La ceremonia se celebró en el mismo salón de honores del Ayuntamiento de Sevilla donde fueron velados Alberto Jiménez-Becerril y su esposa Ascensión García, asesinados por ETA el 30 de enero de 1998. Este caso concreto ilustra la persistencia del problema. Jiménez-Becerril, concejal del PP, fue elegido como objetivo por su perfil político y su cercanía al entorno de Jaime Mayor Oreja, entonces ministro del Interior. El atentado se produjo en un momento en que las negociaciones entre el Gobierno de Aznar y ETA habían fracasado, y sirvió para endurecer la política antiterrorista durante varios años.

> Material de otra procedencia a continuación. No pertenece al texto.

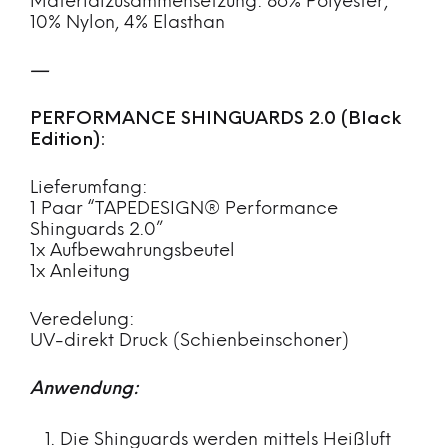
Materialzusammensetzung: 86% Polyester,
10% Nylon, 4% Elasthan
—
PERFORMANCE SHINGUARDS 2.0 (Black
Edition):
Lieferumfang:
1 Paar “TAPEDESIGN® Performance
Shinguards 2.0”
1x Aufbewahrungsbeutel
1x Anleitung
Veredelung:
UV-direkt Druck (Schienbeinschoner)
Anwendung:
Die Shinguards werden mittels Heißluft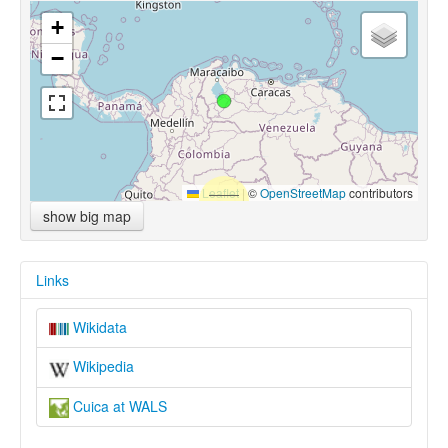
+
−
Leaflet
|
©
OpenStreetMap
contributors
show big map
Links
Wikidata
Wikipedia
Cuica at WALS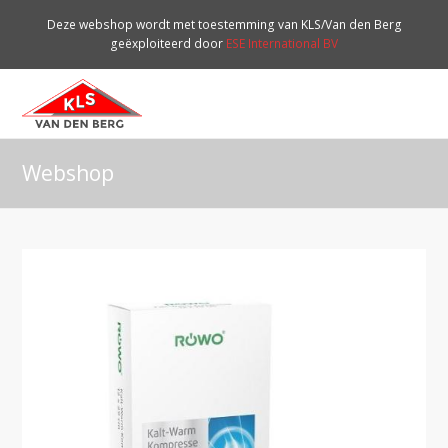
Deze webshop wordt met toestemming van KLS/Van den Berg
geëxploiteerd door
ESE International BV
O
Mo
M
Webshop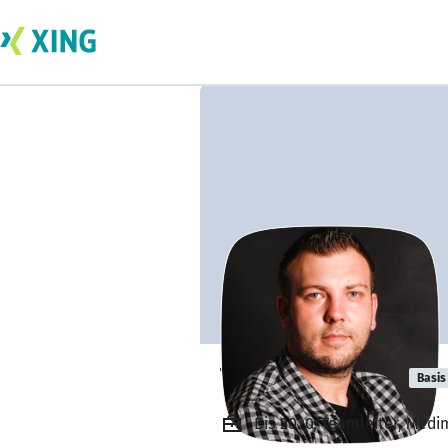
Timo Mandera
Basis
Bis 2020, Teamleiter, Medi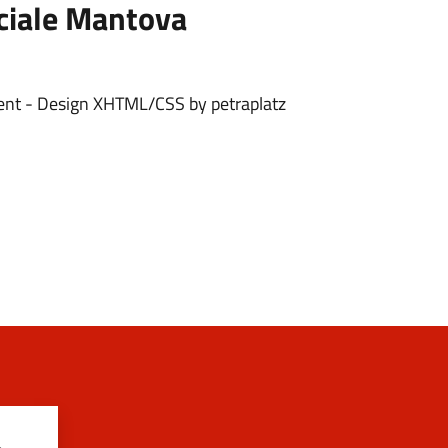
nciale Mantova
ment - Design XHTML/CSS by petraplatz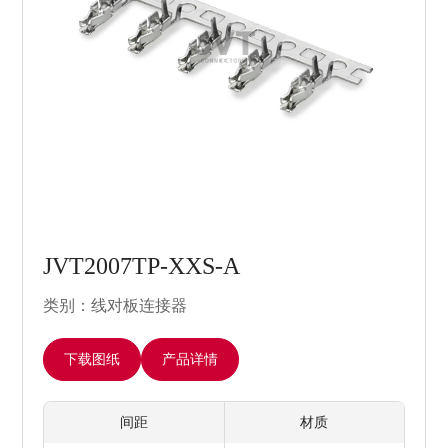
JVT2007TP-XXS-A
类别：线对板连接器
下载图纸
产品详情
间距
材质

La elección de Sevilla como sede del premio no es casual. Representa el intento de vincular la memoria de las víctimas andaluzas con el debate nacional sobre la política penitenciaria. En los últimos años, varios ayuntamientos vascos han autorizado actos de homenaje a presos de ETA en espacios públicos, sin que las autoridades judiciales hayan intervenido de forma sistemática. Esta impunidad percibida es uno de los ejes centrales del discurso de San Gil.

Repercusiones en el sistema de justicia y la convivencia

El traslado de competencias penitenciarias tiene consecuencias directas sobre la independencia del poder judicial. Al pasar el control de los centros penitenciarios al Ejecutivo vasco, se abre la posibilidad de que decisiones administrativas sobre clasificación de presos o permisos de salida queden sujetas a criterios políticos. Varios informes del Defensor del Pueblo han alertado sobre la necesidad de mantener garantías estatales para evitar que la aplicación de la ley varíe según el territorio.

En el plano social, la percepción de que las víctimas han sido desplazadas del centro del debate alimenta una polarización creciente. Encuestas del CIS realizadas entre 2022 y 2025 muestran un aumento del apoyo a posiciones más estrictas en materia antiterrorista entre electores de centro-derecha, mientras que entre votantes de izquierda predomina la idea de que la reinserción debe primar sobre el cumplimiento íntegro de las penas. Esta brecha dificulta la construcción de consensos básicos sobre memoria histórica y reparación.

Efectos a largo plazo en la política española

La estrategia de Sánchez de buscar apoyos parlamentarios en formaciones como Bildu tiene un coste electoral previsible. En las elecciones autonómicas vascas de 2024, el PP experimentó un ligero repunte en territorios donde la memoria de las víctimas sigue presente. Si esta tendencia se consolida, podría reforzar a partidos que defienden una línea dura frente al terrorismo, alterando el equilibrio de fuerzas en futuras legislaturas.

A nivel europeo, España ha sido durante décadas un referente en la cooperación judicial contra el terrorismo. La relajación percibida en el cumplimiento de condenas puede debilitar la credibilidad del país ante socios como Francia o Alemania, que mantienen posiciones más estrictas respecto a presos de organizaciones terroristas. Organismos como Eurojust han solicitado información sobre el seguimiento de casos de ETA, y cualquier percepción de impunidad podría complicar la colaboración futura.

El premio recibido por San Gil recuerda que la cuestión de las víctimas no se cierra con el cese de la violencia. La existencia de casi 380 asesinatos sin resolver y la evolución de la política penitenciaria mantienen abierto un debate que afecta tanto a la calidad de la democracia como a la confianza de los ciudadanos en las instituciones. Las decisiones adoptadas hoy configurarán el marco en el que se resolverán los casos pendientes durante las próximas décadas.